3 марта. Встревожило известие о бомбах, найденных в Петербурге у четырех студентов, которые хотели их бросить государю проездом с панихиды по отцу[56]. Так встревожило, что весь день не опомнюсь. Это зло породит целый ряд зол. А как мне теперь тревожно всякое зло! Левочка уныло и молчаливо принял это известие. У него это уже прежде переболело.

Успех драмы [ «Власть тьмы»] огромный, и мы оба с Левочкой спокойно относимся к нему. Писала дневник, когда она была начата, и потом так много пришлось переписывать, что дневник прекратила.

11 ноября умерла моя мать в Ялте (там и похоронена). 21-го я переехала с семьей в Москву. Левочка написал повесть из времен первых христиан[57], теперь работает над статьей «О жизни и смерти»[58]. Он жалуется часто на боль под ложечкой.

Мы мирно и счастливо прожили зиму. Вышло новое дешевое издание. Интерес мой к этому делу совсем пропал. Деньги радости не дали никакой – да я это и знала. Поступила новая англичанка, miss Fewson, Маша больна. Я читала ей «Короля Лира» вслух. Люблю Шекспира, хотя он часто необуздан и границ не знает, например, в бесчисленных убийствах и смертях.

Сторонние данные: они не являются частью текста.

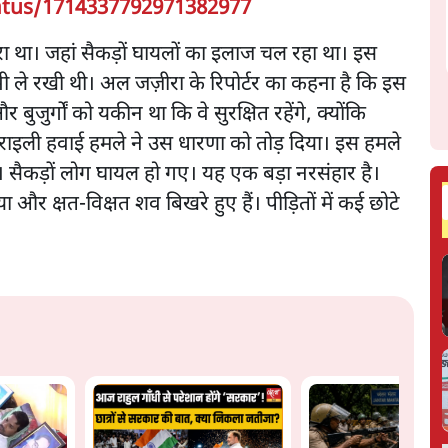
atus/1714337792971382977
था। जहां सैकड़ों घायलों का इलाज चल रहा था। इस
भी ले रखी थी। अल जज़ीरा के रिपोर्टर का कहना है कि इस
ुजुर्गों को यकीन था कि वे सुरक्षित रहेंगे, क्योंकि
ाइली हवाई हमले ने उस धारणा को तोड़ दिया। इस हमले
है। सैकड़ों लोग घायल हो गए। यह एक बड़ा नरसंहार है।
र क्षत-विक्षत शव बिखरे हुए हैं। पीड़ितों में कई छोटे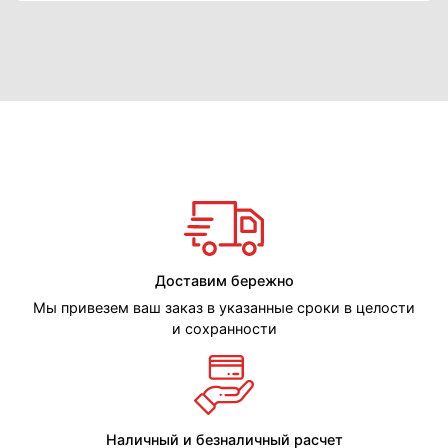
Доставим бережно
Мы привезем ваш заказ в указанные сроки в целости
и сохранности
Наличный и безналичный расчет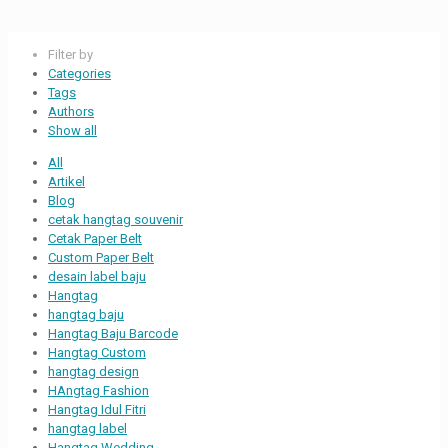
Filter by
Categories
Tags
Authors
Show all
All
Artikel
Blog
cetak hangtag souvenir
Cetak Paper Belt
Custom Paper Belt
desain label baju
Hangtag
hangtag baju
Hangtag Baju Barcode
Hangtag Custom
hangtag design
HAngtag Fashion
Hangtag Idul Fitri
hangtag label
Hangtag Wedding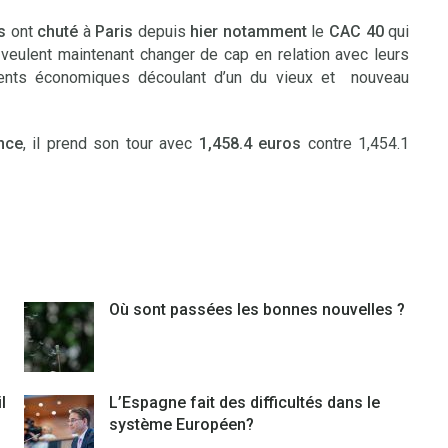
s
ont
chuté
à
Paris
depuis
hier
notamment
le
CAC 40
qui
 veulent maintenant changer de cap en relation avec leurs
ments économiques découlant d’un du vieux et nouveau
nce
, il prend son tour avec
1,458.4
euros
contre 1,454.1
Où sont passées les bonnes nouvelles ?
l
L’Espagne fait des difficultés dans le
système Européen?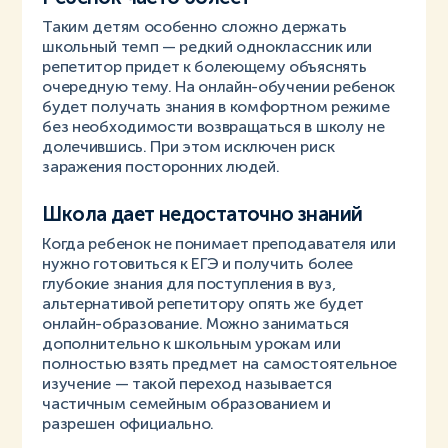
Таким детям особенно сложно держать
школьный темп — редкий одноклассник или
репетитор придет к болеющему объяснять
очередную тему. На онлайн-обучении ребенок
будет получать знания в комфортном режиме
без необходимости возвращаться в школу не
долечившись. При этом исключен риск
заражения посторонних людей.
Школа дает недостаточно знаний
Когда ребенок не понимает преподавателя или
нужно готовиться к ЕГЭ и получить более
глубокие знания для поступления в вуз,
альтернативой репетитору опять же будет
онлайн-образование. Можно заниматься
дополнительно к школьным урокам или
полностью взять предмет на самостоятельное
изучение — такой переход называется
частичным семейным образованием и
разрешен официально.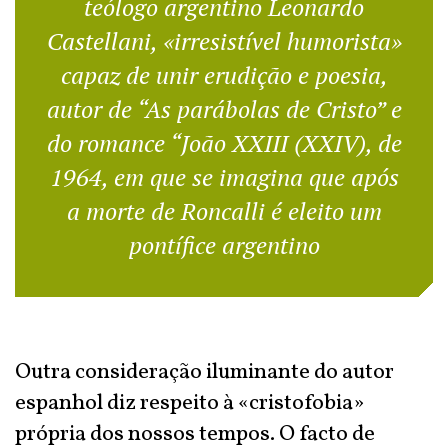
teólogo argentino Leonardo
Castellani, «irresistível humorista»
capaz de unir erudição e poesia,
autor de “As parábolas de Cristo” e
do romance “João XXIII (XXIV), de
1964, em que se imagina que após
a morte de Roncalli é eleito um
pontífice argentino
Outra consideração iluminante do autor
espanhol diz respeito à «cristofobia»
própria dos nossos tempos. O facto de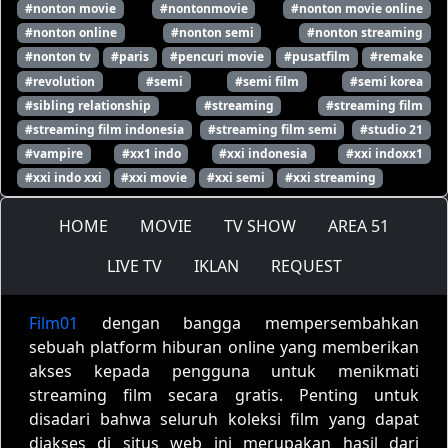
#nonton movie
#nontonmovie
#nonton movie online
#nonton online
#nonton semi
#nonton streaming
#nonton tv
#paris
#pencuri movie
#pusatfilm
#remake
#revolution
#semi
#semi film
#semi korea
#sibling relationship
#streaming
#streaming film
#streaming film indonesia
#streaming film semi
#studio 21
#vampire
#xx1 indo
#xxi indonesia
#xxi indoxx1
#xxi indo xxi
#xxi movie
#xxi semi
#xxi streaming
HOME
MOVIE
TV SHOW
AREA 51
LIVE TV
IKLAN
REQUEST
Film01
dengan bangga mempersembahkan
sebuah platform hiburan online yang memberikan
akses kepada pengguna untuk menikmati
streaming film secara gratis. Penting untuk
disadari bahwa seluruh koleksi film yang dapat
diakses di situs web ini merupakan hasil dari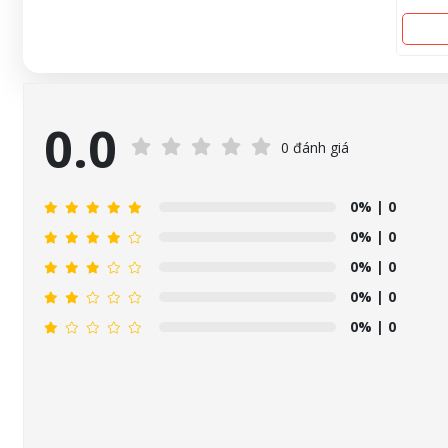
0.0
0 đánh giá
0%
| 0
0%
| 0
0%
| 0
0%
| 0
0%
| 0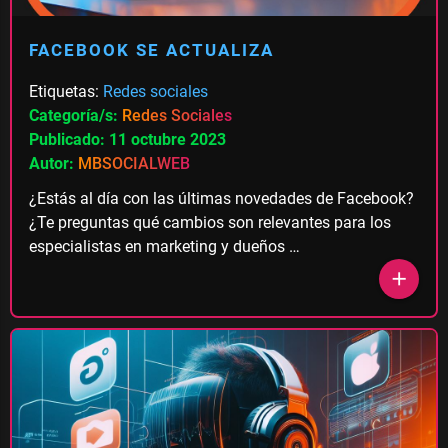
FACEBOOK SE ACTUALIZA
Etiquetas:
Redes sociales
Categoría/s:
Redes Sociales
Publicado: 11 octubre 2023
Autor:
MBSOCIALWEB
¿Estás al día con las últimas novedades de Facebook?
¿Te preguntas qué cambios son relevantes para los
especialistas en marketing y dueños …
add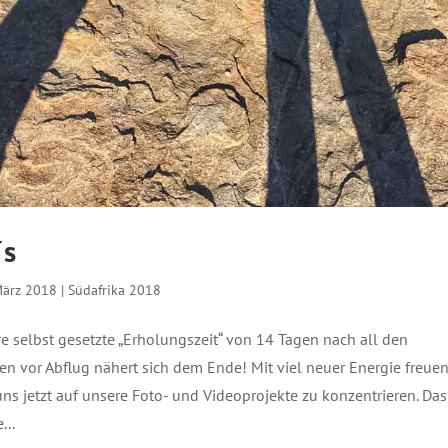
´s
März 2018
|
Südafrika 2018
e selbst gesetzte „Erholungszeit“ von 14 Tagen nach all den
en vor Abflug nähert sich dem Ende! Mit viel neuer Energie freue
uns jetzt auf unsere Foto- und Videoprojekte zu konzentrieren. Das
...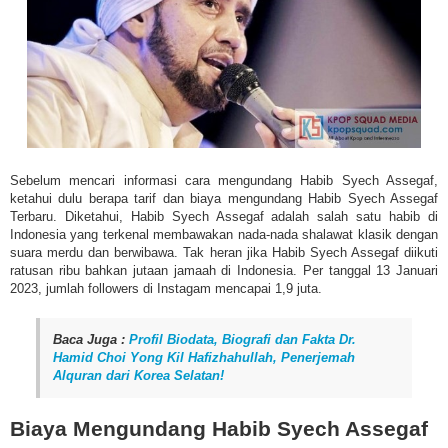
Sebelum mencari informasi cara mengundang Habib Syech Assegaf,
ketahui dulu berapa tarif dan biaya mengundang Habib Syech Assegaf
Terbaru. Diketahui, Habib Syech Assegaf adalah salah satu habib di
Indonesia yang terkenal membawakan nada-nada shalawat klasik dengan
suara merdu dan berwibawa. Tak heran jika Habib Syech Assegaf diikuti
ratusan ribu bahkan jutaan jamaah di Indonesia. Per tanggal 13 Januari
2023, jumlah followers di Instagam mencapai 1,9 juta.
Baca Juga :
Profil Biodata, Biografi dan Fakta Dr.
Hamid Choi Yong Kil Hafizhahullah, Penerjemah
Alquran dari Korea Selatan!
Biaya Mengundang Habib Syech Assegaf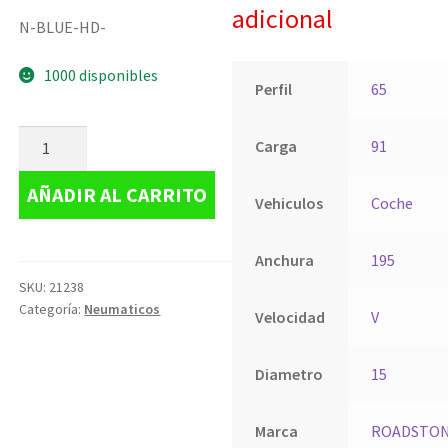
adicional
N-BLUE-HD-
1000 disponibles
Perfil
65
Carga
91
AÑADIR AL CARRITO
Vehiculos
Coche
Anchura
195
SKU:
21238
Categoría:
Neumaticos
Velocidad
V
Diametro
15
Marca
ROADSTO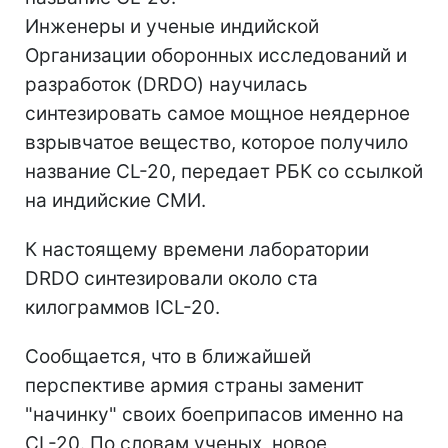
Инженеры и ученые индийской
Организации оборонных исследований и
разработок (DRDO) научилась
синтезировать самое мощное неядерное
взрывчатое вещество, которое получило
название CL-20, передает РБК со ссылкой
на индийские СМИ.
К настоящему времени лаборатории
DRDO синтезировали около ста
килограммов ICL-20.
Сообщается, что в ближайшей
перспективе армия страны заменит
"начинку" своих боеприпасов именно на
CL-20. По словам ученых, новое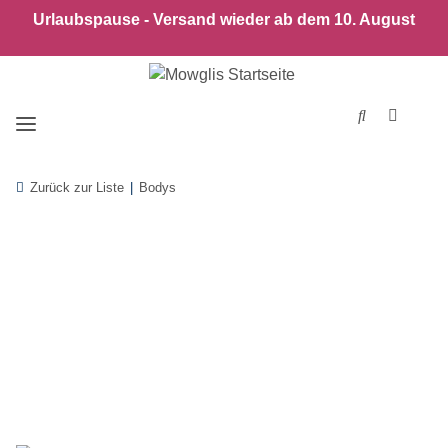
Urlaubspause - Versand wieder ab dem 10. August
Zurück zur Liste
Bodys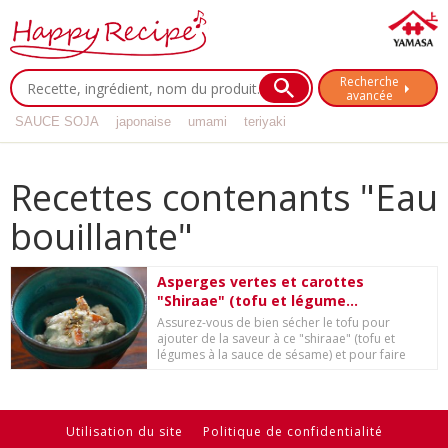
Recherche
avancée
SAUCE SOJA
japonaise
umami
teriyaki
Recettes contenants "Eau
bouillante"
Asperges vertes et carottes
"Shiraae" (tofu et légume...
Assurez-vous de bien sécher le tofu pour
ajouter de la saveur à ce "shiraae" (tofu et
légumes à la sauce de sésame) et pour faire
ressort...
Utilisation du site
Politique de confidentialité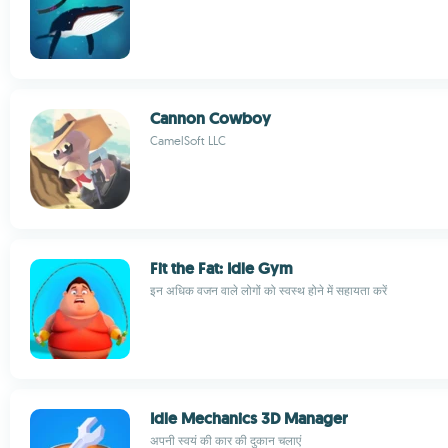
Cannon Cowboy
CamelSoft LLC
Fit the Fat: Idle Gym
इन अधिक वजन वाले लोगों को स्वस्थ होने में सहायता करें
Idle Mechanics 3D Manager
अपनी स्वयं की कार की दुकान चलाएं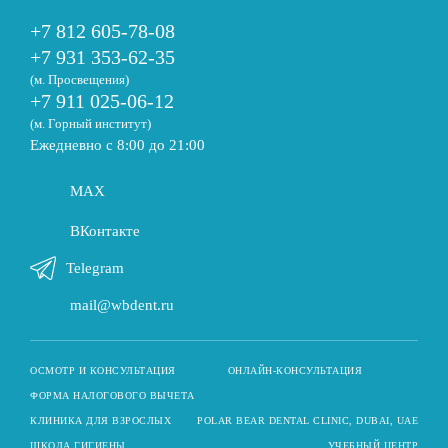
+7 812 605-78-08
+7 931 353-62-35
(м. Просвещения)
+7 911 025-06-12
(м. Горный институт)
Ежедневно с 8:00 до 21:00
MAX
ВКонтакте
Telegram
mail@wbdent.ru
ОСМОТР И КОНСУЛЬТАЦИЯ
ОНЛАЙН-КОНСУЛЬТАЦИЯ
ФОРМА НАЛОГОВОГО ВЫЧЕТА
КЛИНИКА ДЛЯ ВЗРОСЛЫХ
POLAR BEAR DENTAL CLINIC, DUBAI, UAE
ШКОЛА ГИГИЕНЫ
УЧЕБНЫЙ ЦЕНТР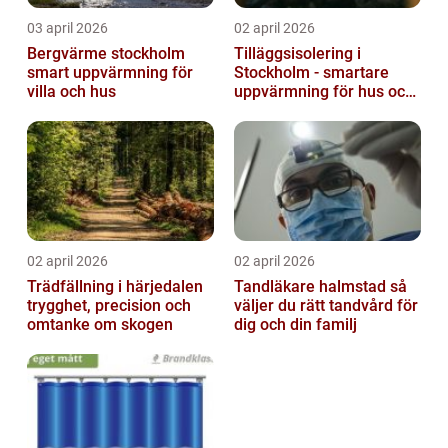
03 april 2026
02 april 2026
Bergvärme stockholm
Tilläggsisolering i
smart uppvärmning för
Stockholm - smartare
villa och hus
uppvärmning för hus och
fastigheter
02 april 2026
02 april 2026
Trädfällning i härjedalen
Tandläkare halmstad så
trygghet, precision och
väljer du rätt tandvård för
omtanke om skogen
dig och din familj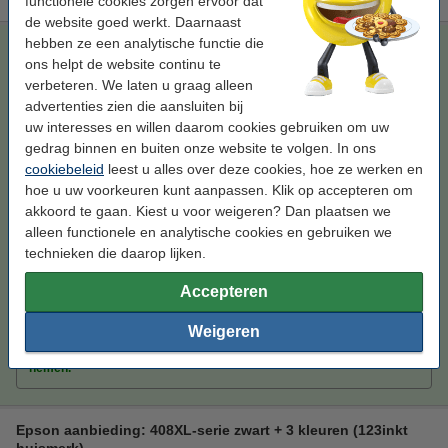
functionele cookies zorgen ervoor dat
de website goed werkt. Daarnaast
hebben ze een analytische functie die
Epson 408XL (T09K4) inktcartridge geel hoge capaciteit
ons helpt de website continu te
(123inkt huismerk)
verbeteren. We laten u graag alleen
geel
inkjetcartridge
30,6 ml
123inkt
advertenties zien die aansluiten bij
uw interesses en willen daarom cookies gebruiken om uw
Bekijk de specificaties en omschrijving
gedrag binnen en buiten onze website te volgen. In ons
Bespaar
47,8%
op uw inkt (zonder
cookiebeleid
leest u alles over deze cookies, hoe ze werken en
kwaliteitsverlies)!
hoe u uw voorkeuren kunt aanpassen. Klik op accepteren om
Direct leverbaar
akkoord te gaan. Kiest u voor weigeren? Dan plaatsen we
Morgen in huis
alleen functionele en analytische cookies en gebruiken we
Prijs per ml
€ 1,39
technieken die daarop lijken.
€ 42,50
Bestellen
Accepteren
Weigeren
Tip
Wij adviseren u om deze cartridge i.p.v. de originele cartridge te
nemen.
Epson aanbieding: 408XL-serie zwart + 3 kleuren (123inkt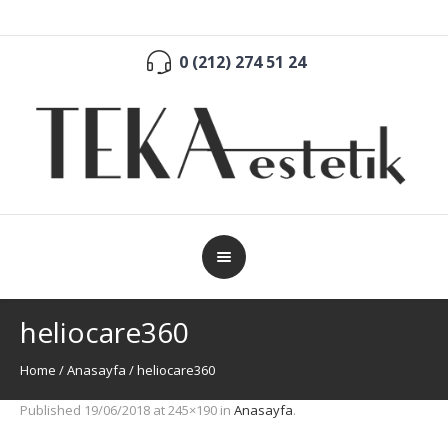
0 (212) 274 51 24
heliocare360
Home
/
Anasayfa
/
heliocare360
Published
19/06/2018
at 245×190 in
Anasayfa
.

6 марта. Переписала «О жизни и смерти» и сейчас перечла внимательно. С напряжением искала новое, находила меткие выражения, красивые сравнения, но основная мысль для меня вечно несомненная – всё та же. То есть отречение от материальной, личной жизни для жизни духа. Одно для меня невозможно и несправедливо – это то, что отречение от личной жизни должно быть во имя любви всего мира, а я думаю, что есть обязанности несомненные, вложенные Богом, и от них отречься не вправе никто, и для жизни духа они не помеха, а даже помощь.

На душе уныло. Илья очень огорчает своей таинственной и нехорошей жизнью. Праздность, водка, часто ложь, дурное общество и главное – отсутствие всякой духовной жизни. Сережа уехал опять в Тулу, завтра заседание в их Крестьянском банке. Таня и Лева огорчительно играют в винт. С меньшими детьми я потеряла всякую способность воспитывать. Мне их всегда ужасно жаль, и я боюсь их избаловать. У меня старческий страх за них и старческая нежность к ним. Желание же и важность образования их остались всё так же сильны. Точки опоры в жизни у меня теперь нет никакой; но есть прекрасные минуты одинокого созерцания смерти и иногда ясное понимание раздвоения материального и духовного сознания, себя и несомненность вечной жизни того и другого.

Левочка иногда собирается в деревню, но опять остается. Я всегда молчу и не считаю себя вправе вмешивать свою волю в его действия. Он очень переменился; спокойно и добродушно смотрит на всё, принимает участие в игре в винт, садится опять за фортепьяно и не приходит в отчаяние от городской жизни.

Было письмо от Черткова. Не люблю я его: не умен, хитер, односторонен и недобр. Л. Н. пристрастен к нему за его поклонение. Дело же Черткова в народном чтении, начатое по внушению Л. Н., я очень уважаю и не могу не отдать ему в этом справедливости[59].

Фейнерман опять в Ясной. Он бросил где-то жену беременную с ребенком без средств и пришел жить к нам. Я за семейный принцип, и потому для меня он не человек и хуже животного. Как бы фанатичен он ни был, какие бы мысли и прекрасные слова он ни говорил – факт оставления им семьи и питанья на счет дающих ему остается несомненен и чудовищен.